→ **DESCRIPTION OF THE TASK**
Go to the line below containing "Soutenez Ops pour ne plus voir de publicités." and print exactly from there through the line containing "système d'aéronef sans équipage à bord, tel", both included. Print nothing else.

→ **THE DATA**
● ● ●

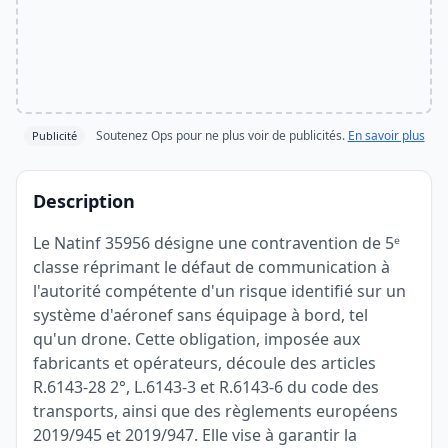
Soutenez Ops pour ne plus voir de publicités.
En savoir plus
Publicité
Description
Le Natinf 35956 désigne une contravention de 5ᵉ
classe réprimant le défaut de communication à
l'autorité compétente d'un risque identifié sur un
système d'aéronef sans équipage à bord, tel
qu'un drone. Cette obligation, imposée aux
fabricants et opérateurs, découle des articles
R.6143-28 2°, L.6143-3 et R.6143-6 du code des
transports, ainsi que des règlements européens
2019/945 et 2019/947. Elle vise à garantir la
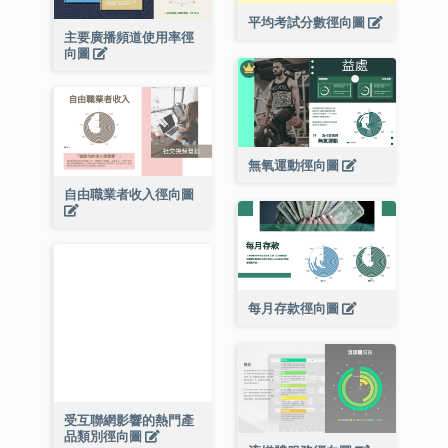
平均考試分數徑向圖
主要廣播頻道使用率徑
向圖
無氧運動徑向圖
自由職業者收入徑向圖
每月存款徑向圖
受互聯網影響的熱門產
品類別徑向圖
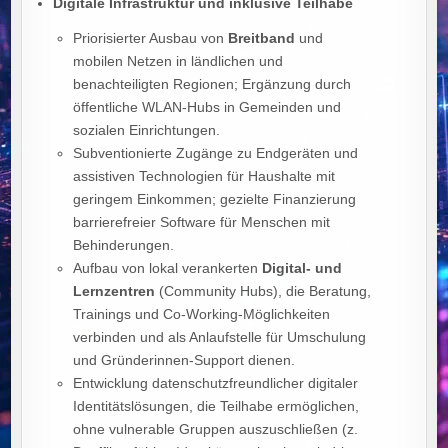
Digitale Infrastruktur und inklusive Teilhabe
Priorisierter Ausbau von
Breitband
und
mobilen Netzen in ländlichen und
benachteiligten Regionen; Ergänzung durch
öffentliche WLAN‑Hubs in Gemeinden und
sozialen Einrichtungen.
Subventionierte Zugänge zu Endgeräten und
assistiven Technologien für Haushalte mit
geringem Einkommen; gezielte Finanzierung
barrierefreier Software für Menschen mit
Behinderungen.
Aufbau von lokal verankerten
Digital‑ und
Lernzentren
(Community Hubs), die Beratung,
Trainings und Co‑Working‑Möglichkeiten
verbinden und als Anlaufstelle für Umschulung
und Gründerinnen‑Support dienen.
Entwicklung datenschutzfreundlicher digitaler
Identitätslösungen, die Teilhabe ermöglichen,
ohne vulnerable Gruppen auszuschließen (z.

● ● ●

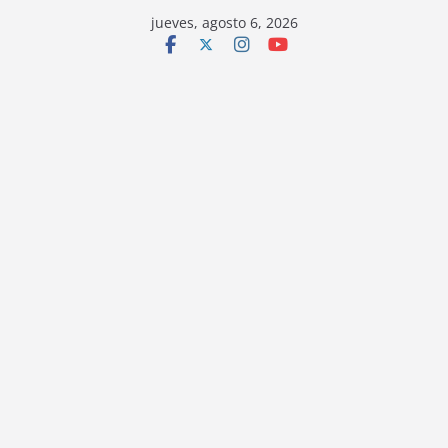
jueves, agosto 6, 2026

● ● ●

→ **RESPONSE BOX**
Soutenez Ops pour ne plus voir de publicités.
En savoir plus
Publicité
Description
Le Natinf 35956 désigne une contravention de 5ᵉ
classe réprimant le défaut de communication à
l'autorité compétente d'un risque identifié sur un
système d'aéronef sans équipage à bord, tel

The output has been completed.